Activity: Which lines in the records below include the word "easy"? Report each of them in full.

Excerpts from a dataset

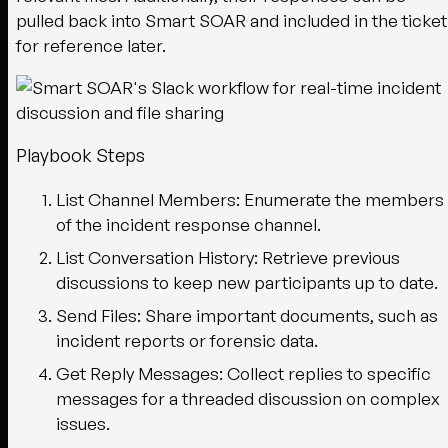
pulled back into Smart SOAR and included in the ticket
for reference later.
Playbook Steps
List Channel Members:
Enumerate the members
of the incident response channel.
List Conversation History:
Retrieve previous
discussions to keep new participants up to date.
Send Files:
Share important documents, such as
incident reports or forensic data.
Get Reply Messages:
Collect replies to specific
messages for a threaded discussion on complex
issues.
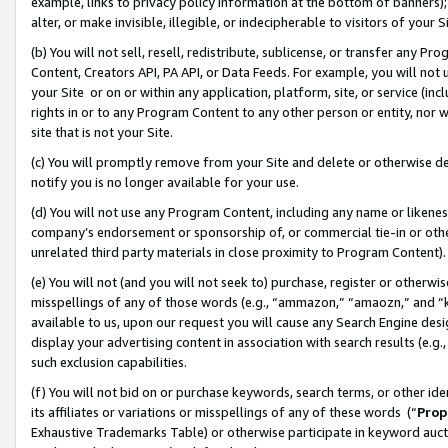
example, links to privacy policy information at the bottom of banners);
alter, or make invisible, illegible, or indecipherable to visitors of your 
(b) You will not sell, resell, redistribute, sublicense, or transfer any 
Content, Creators API, PA API, or Data Feeds. For example, you will not 
your Site or on or within any application, platform, site, or service (in
rights in or to any Program Content to any other person or entity, nor wi
site that is not your Site.
(c) You will promptly remove from your Site and delete or otherwise d
notify you is no longer available for your use.
(d) You will not use any Program Content, including any name or likene
company’s endorsement or sponsorship of, or commercial tie-in or other 
unrelated third party materials in close proximity to Program Content)
(e) You will not (and you will not seek to) purchase, register or otherw
misspellings of any of those words (e.g., “ammazon,” “amaozn,” and “kin
available to us, upon our request you will cause any Search Engine de
display your advertising content in association with search results (e.
such exclusion capabilities.
(f) You will not bid on or purchase keywords, search terms, or other id
its affiliates or variations or misspellings of any of these words (“
Prop
Exhaustive Trademarks Table) or otherwise participate in keyword aucti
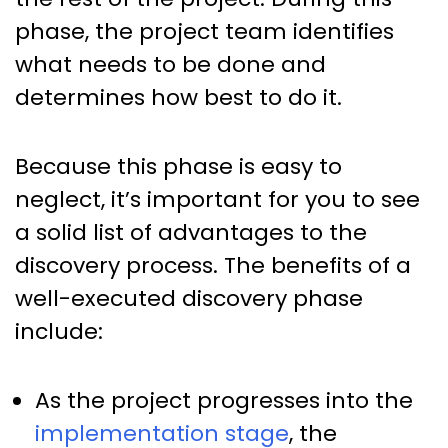
phase, the project team identifies
what needs to be done and
determines how best to do it.
Because this phase is easy to
neglect, it’s important for you to see
a solid list of advantages to the
discovery process. The benefits of a
well-executed discovery phase
include:
As the project progresses into the
implementation stage
, the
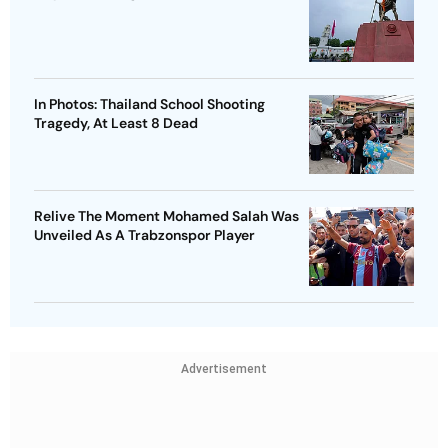
In Photos: Thailand School Shooting
Tragedy, At Least 8 Dead
Relive The Moment Mohamed Salah Was
Unveiled As A Trabzonspor Player
Advertisement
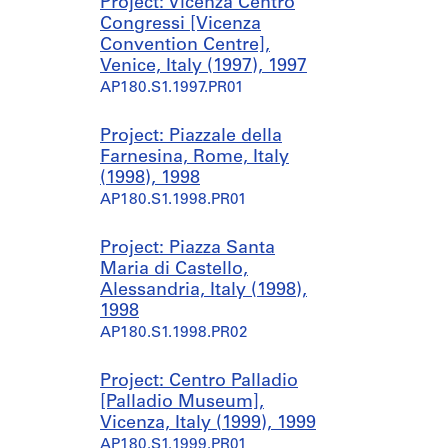
Project: Vicenza Centro
Congressi [Vicenza
Convention Centre],
Venice, Italy (1997), 1997
AP180.S1.1997.PR01
Project: Piazzale della
Farnesina, Rome, Italy
(1998), 1998
AP180.S1.1998.PR01
Project: Piazza Santa
Maria di Castello,
Alessandria, Italy (1998),
1998
AP180.S1.1998.PR02
Project: Centro Palladio
[Palladio Museum],
Vicenza, Italy (1999), 1999
AP180.S1.1999.PR01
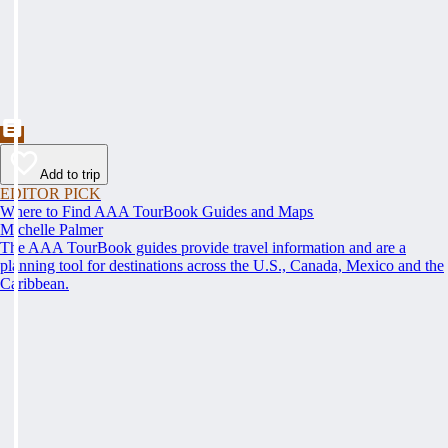
Add to trip
EDITOR PICK
Where to Find AAA TourBook Guides and Maps
Michelle Palmer
The AAA TourBook guides provide travel information and are a
planning tool for destinations across the U.S., Canada, Mexico and the
Caribbean.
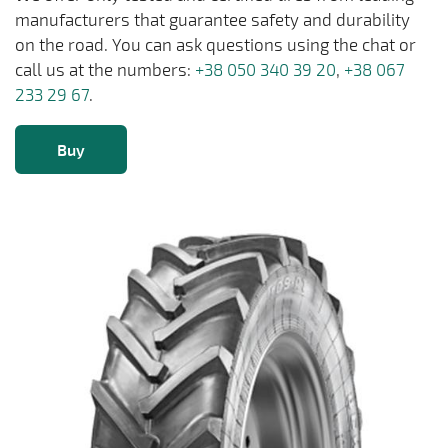
manufacturers that guarantee safety and durability
on the road. You can ask questions using the chat or
call us at the numbers:
+38 050 340 39 20
,
+38 067
233 29 67
.
Buy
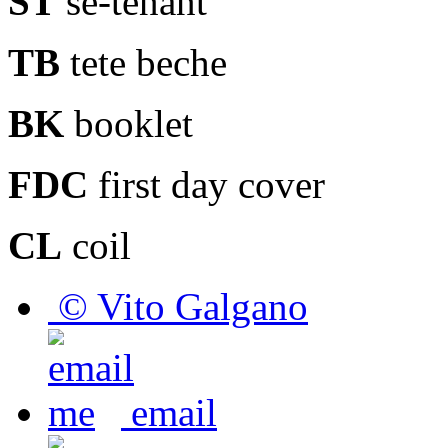
ST
se-tenant
TB
tete beche
BK
booklet
FDC
first day cover
CL
coil
© Vito Galgano
email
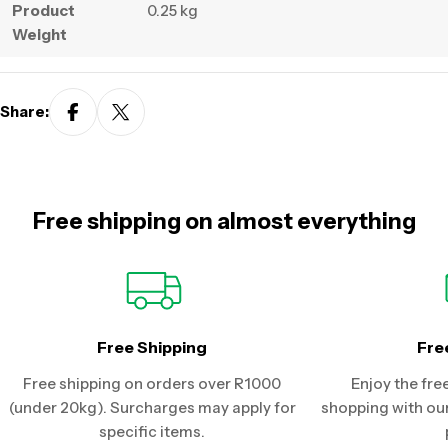
Product
0.25 kg
Weight
Share:
Free shipping on almost everything
Free Shipping
Fre
Free shipping on orders over R1000
Enjoy the fre
(under 20kg). Surcharges may apply for
shopping with our
specific items.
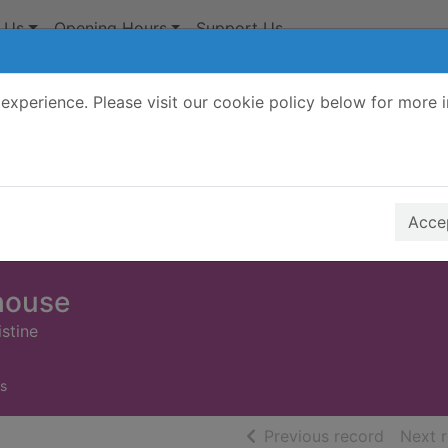
 Us
Opening Hours
Support Us
experience. Please visit our cookie policy below for more 
Search Terms
r quickfind search
Accep
 house
stine
s
of searc
Previous record
Next 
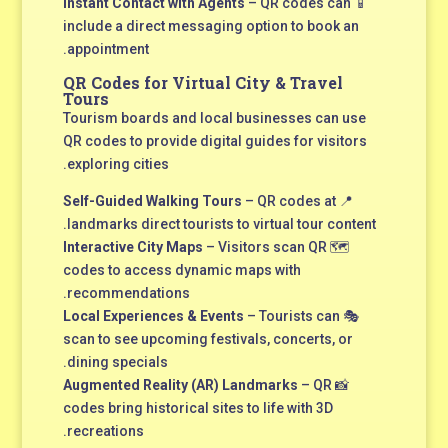
Instant Contact with Agents
– QR codes can
📱
include a direct messaging option to book an
appointment.
QR Codes for Virtual City & Travel
Tours
Tourism boards and local businesses can use
QR codes to provide digital guides for visitors
exploring cities.
Self-Guided Walking Tours
– QR codes at
📍
landmarks direct tourists to virtual tour content.
Interactive City Maps
– Visitors scan QR
🗺
codes to access dynamic maps with
recommendations.
Local Experiences & Events
– Tourists can
🎭
scan to see upcoming festivals, concerts, or
dining specials.
Augmented Reality (AR) Landmarks
– QR
📸
codes bring historical sites to life with 3D
recreations.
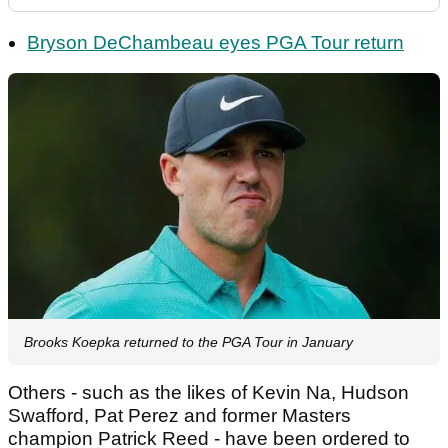
Bryson DeChambeau eyes PGA Tour return
Brooks Koepka returned to the PGA Tour in January
Others - such as the likes of Kevin Na, Hudson
Swafford, Pat Perez and former Masters
champion Patrick Reed - have been ordered to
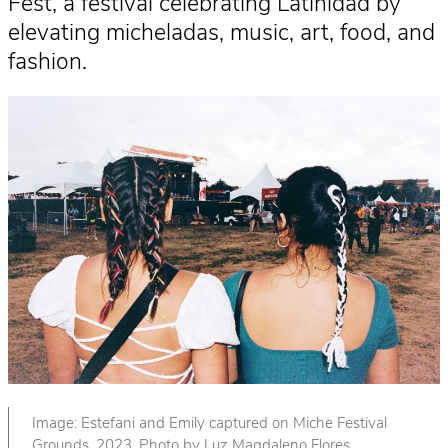
Fest, a festival celebrating Latinidad by
elevating micheladas, music, art, food, and
fashion.
Image: Estefani and Emily captured on Miche Festival
Grounds, 2023. Photo by Luz Magdaleno Flores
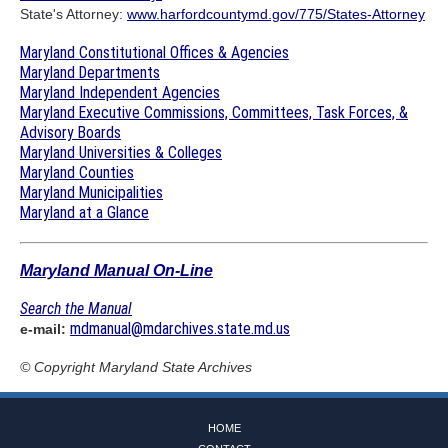
State's Attorney:
www.harfordcountymd.gov/775/States-Attorney
Maryland Constitutional Offices & Agencies
Maryland Departments
Maryland Independent Agencies
Maryland Executive Commissions, Committees, Task Forces, &
Advisory Boards
Maryland Universities & Colleges
Maryland Counties
Maryland Municipalities
Maryland at a Glance
Maryland Manual On-Line
Search the Manual
mdmanual@mdarchives.state.md.us
e-mail:
© Copyright
Maryland State Archives
HOME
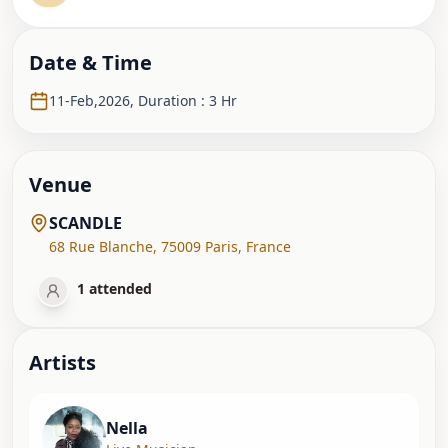
Date & Time
11-Feb,2026
,
Duration : 3 Hr
Venue
SCANDLE
68 Rue Blanche
,
75009 Paris
,
France
1
attended
Artist
s
Nella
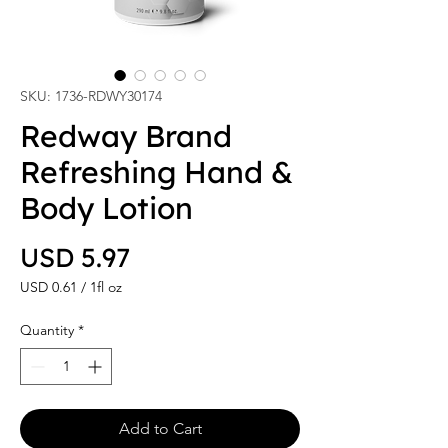
SKU: 1736-RDWY30174
Redway Brand
Refreshing Hand &
Body Lotion
Price
USD 5.97
USD 0.61
/
1fl oz
USD 0.61
per
Quantity
*
1
Fluid
ounce
Add to Cart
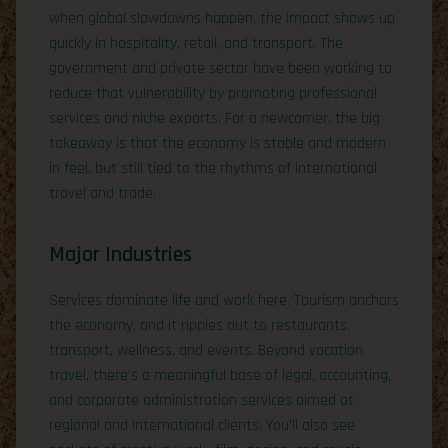
when global slowdowns happen, the impact shows up
quickly in hospitality, retail, and transport. The
government and private sector have been working to
reduce that vulnerability by promoting professional
services and niche exports. For a newcomer, the big
takeaway is that the economy is stable and modern
in feel, but still tied to the rhythms of international
travel and trade.
Major Industries
Services dominate life and work here. Tourism anchors
the economy, and it ripples out to restaurants,
transport, wellness, and events. Beyond vacation
travel, there’s a meaningful base of legal, accounting,
and corporate administration services aimed at
regional and international clients. You’ll also see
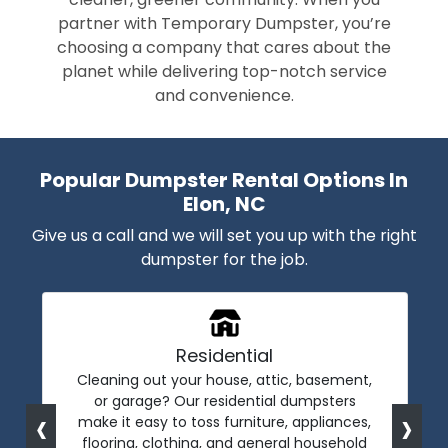
partner with Temporary Dumpster, you’re
choosing a company that cares about the
planet while delivering top-notch service
and convenience.
Popular Dumpster Rental Options In
Elon, NC
Give us a call and we will set you up with the right
dumpster for the job.
Residential
Cleaning out your house, attic, basement,
or garage? Our residential dumpsters
‹
›
make it easy to toss furniture, appliances,
flooring, clothing, and general household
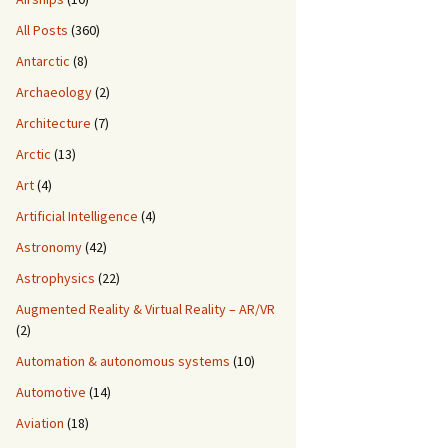
All Posts
(360)
Antarctic
(8)
Archaeology
(2)
Architecture
(7)
Arctic
(13)
Art
(4)
Artificial Intelligence
(4)
Astronomy
(42)
Astrophysics
(22)
Augmented Reality & Virtual Reality – AR/VR
(2)
Automation & autonomous systems
(10)
Automotive
(14)
Aviation
(18)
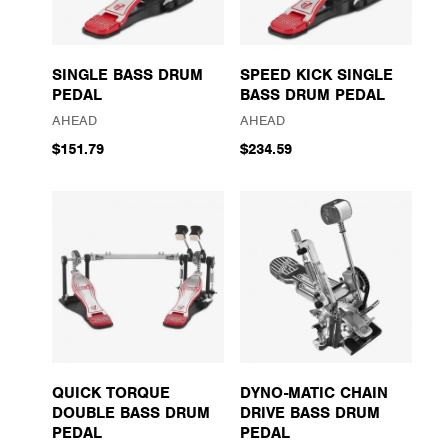
SINGLE BASS DRUM
SPEED KICK SINGLE
PEDAL
BASS DRUM PEDAL
AHEAD
AHEAD
$151.79
$234.59
QUICK TORQUE
DYNO-MATIC CHAIN
DOUBLE BASS DRUM
DRIVE BASS DRUM
PEDAL
PEDAL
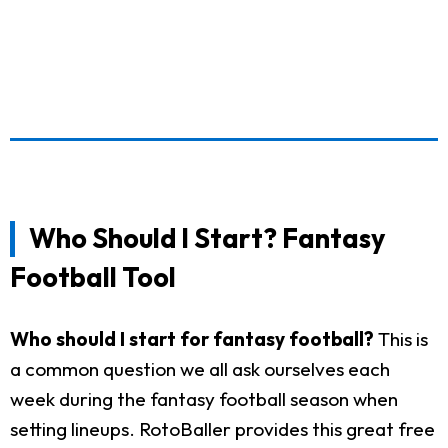
Who Should I Start? Fantasy
Football Tool
Who should I start for fantasy football?
This is
a common question we all ask ourselves each
week during the fantasy football season when
setting lineups. RotoBaller provides this great free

Response for this exercise:
Because this phase is easy to
make it easy to toss furniture, appliances,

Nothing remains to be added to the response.